Diese Probleme hat man in Japan nicht, d.h. auf Hokkaido, das unseren Breitengraden entspricht, benutzt man Weidenzweige statt Bambus – aber selbst das wäre bei diesen Temperaturen ein Wagnis. Und nicht nur hier liegt die Tücke im Detail: Durch die Einführung des gregorianischen Kalenders in Japan anstelle des alten Mondkalenders – auch wenn man es nicht sieht, wir haben heute Vollmond, Heumond – haben sich Verschiebungen um etwa einen Monat ergeben: auf Hokkaido feiert man Tanabata am 7. August. Gleichzeitig ist es zu einer Vermischung mit dem O-Bon-Fest gekommen, dem Gedenken an die Verstorbenen – wozu wir im Juni hier einen ausführlichen Vortrag hatten, da jahreszeitliche Zyklen in unserem Institut ein Forschungsschwerpunkt sind. Während man zu Neujahr also den Geistern eine Kiefer anbietet als vorübergehende Niederlassung, so ist es eben am 7.7. der Bambus. Die Wünsche, die sie Ihnen weitergeben wollen, werden über die Zettel mitgeteilt und im Grunde genommen an den Kosmos weitergeleitet, indem man sie nach einigen Tagen in einen Fluß wirft (manche verbrennen es auch). Solche Bräuche sind in Japan inzwischen ein Umweltproblem. Wenn Sie also wollen, dass Ihre Wünsche auch übermittelt werden, dann stellen Sie sich unwissend, wenn womöglich irgendwann in der Zeitung steht: „Bambusstrauch mit Wunschzetteln in der Spree gefunden.“ Und gehen Sie beim Wünschen unverkrampft vor. Meine ehem. jap. Mitarbeiterin hat mir gestern Fotos von ihrem mit bunten Papieren geschmückten Tanabata Strauss geschickt. Darauf stand u.a. der Wunsch ihres 6 jährigen Sohnes: „Ich will ins Schwimmbad“. Ein Wunsch, der bei diesen Temperaturen nur allzu verständlich, aber vielleicht auch ohne göttliche Hilfe realisierbar ist.

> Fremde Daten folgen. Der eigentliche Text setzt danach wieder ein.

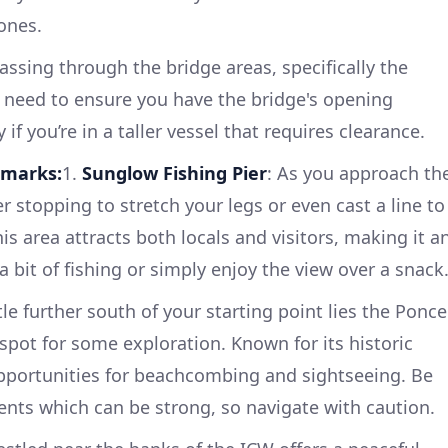
ones.
assing through the bridge areas, specifically the
 need to ensure you have the bridge's opening
 if you’re in a taller vessel that requires clearance.
dmarks:
1.
Sunglow Fishing Pier
: As you approach th
r stopping to stretch your legs or even cast a line to
s area attracts both locals and visitors, making it a
a bit of fishing or simply enjoy the view over a snack
ttle further south of your starting point lies the Ponce
t spot for some exploration. Known for its historic
opportunities for beachcombing and sightseeing. Be
rrents which can be strong, so navigate with caution.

Die Werke von Sigrid Noack verlangen eigentlich eine eher kontemplative Ruhe, für die wir ab morgen wieder sorgen werden. Heute aber korrespondieren Tanabata, die Bambuszweige als Landekreuz der Geister und die Bambusflöte von Frau Tomoko Germar gut mit den Gouachen auf Japan-Jalousien, sprich: Bambusrollos. Selbst wenn es durch diese bunte Feststimmung nachher etwas lautstärker zugehen wird.

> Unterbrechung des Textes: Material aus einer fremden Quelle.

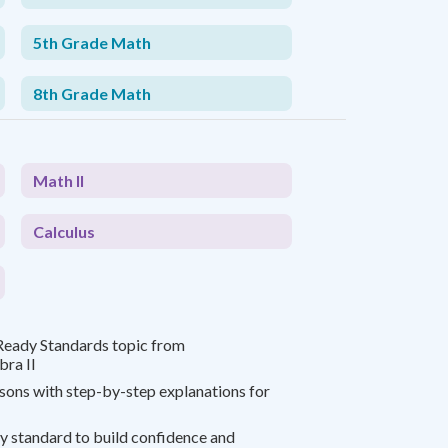
5th Grade Math
8th Grade Math
Math II
Calculus
Ready Standards topic from
bra II
ssons with step-by-step explanations for
y standard to build confidence and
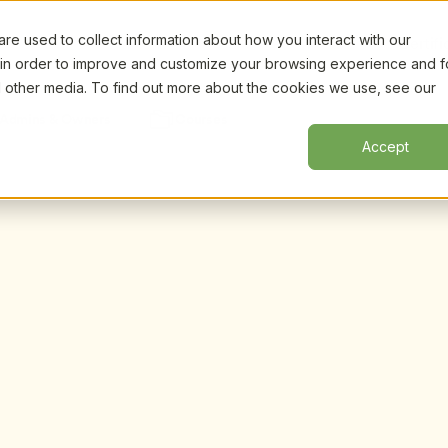
e used to collect information about how you interact with our
Certifi
 in order to improve and customize your browsing experience and f
nd other media. To find out more about the cookies we use, see our
Admins & Owners
Courses
Accept
 and recorded expert-
n CDA-aligned 
dence, and leadership 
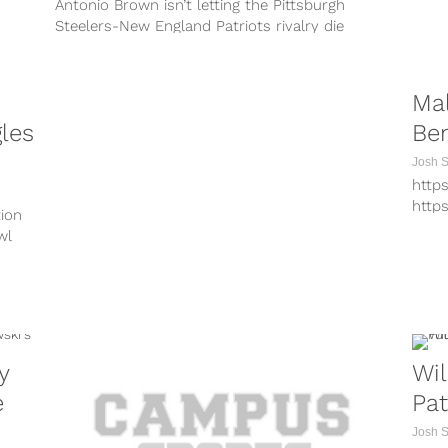
Antonio Brown isn’t letting the Pittsburgh
Steelers-New England Patriots rivalry die
anytime soon. In fact, on the very first day...
Ma
les
Ben
Josh 
http
http
tion
http
wl
http
http
http
http
http
Why 
y
Wil
Bowl 
e
Pat
Josh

Und ganz abgesehen davon, gibt es auch gewisse Parallelen zu der Begegnung im Firmament. Es ist ja schon fast wie eine Begegnung der dritten Art, wenn man eine Künstlerin aus Guben (bzw. Dresden) und Japan öffentlich zusammenführen will, ein weiter Miclhstraßenbogen. Ich will es nicht verhehlen, denn schließlich war es ein ganz wesentlicher Anreiz für diese Ausstellung: Guben ist unser gemeinsamer Heimatort. Und da ich von Haus aus kein Kunsttheoretikerin bin, habe ich beschlossen, mich heute als Brandenburger Lokalpatriotin zu outen und wie beim Bambus ein wenig unserer gemeinsamen Verwurzelung und den Wachstumsringen nachzusinnen.

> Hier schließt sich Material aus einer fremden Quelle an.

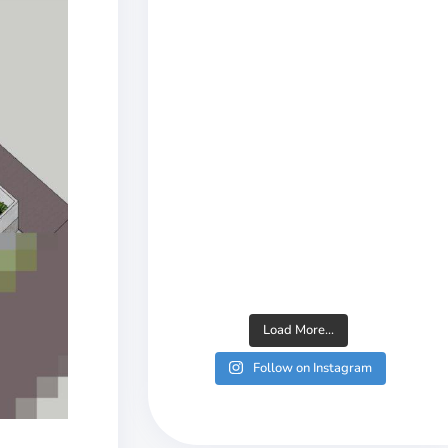
Load More...
Follow on Instagram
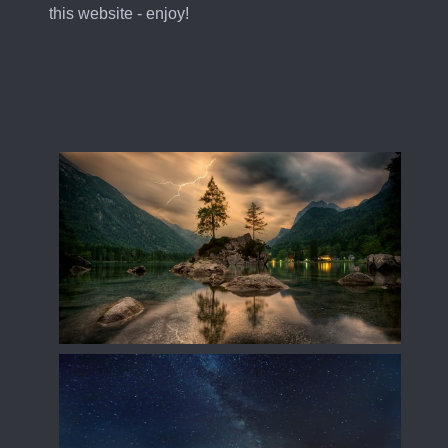
this website - enjoy!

Japaner haben in der Regel noch nie von Guben gehört, es sei denn sie interessieren sich für Leichen-Plastinationen a la Gunter van Hagen. Oder haben durch die Presse davon erfahren, dass die Seen unserer Kindheit in einigen Jahrzehnten einem großen Braunkohletagebau weichen sollen. Lagebeschreibungen zu Guben fallen oft großflächig aus. Meinen jap. Gästen erkläre ich meist: Guben liegt an der polnischen Grenze zwischen Frankfurt/Oder und Dresden, eine Stadt am Grenzfluss Neiße, deren einstiges Herz jetzt in einem anderen Land liegt, aber dank EU in ein paar Minuten zu erreichen ist. Freilich schwer nachvollziehbar für ein Inselvolk. In der Geburtsurkunde von Goethes Freundin, der Hofschauspielerin und ersten Darstellerin seiner „Iphigenie auf Tauris“, Corona Schröter, steht z.B. noch „geboren in Guben bei Warschau“ (auf die wechselnden Zuordnungen zu Sachsen und Preußen will ich hier aber nicht näher eingehen). Und ohne das in Guben gedruckte Kursbuch von König, nach dem auch Ogai reiste, wäre bereits Ende des 19. Jahrhunderts ganz Deutschland bewegungsunfähig gewesen. Dieser Ort hat so manche Persönlichkeit hervorgebracht – oder können Sie sich einen sonntäglichen Gottesdienst ohne die Lieder von Paul Gerhardt denken?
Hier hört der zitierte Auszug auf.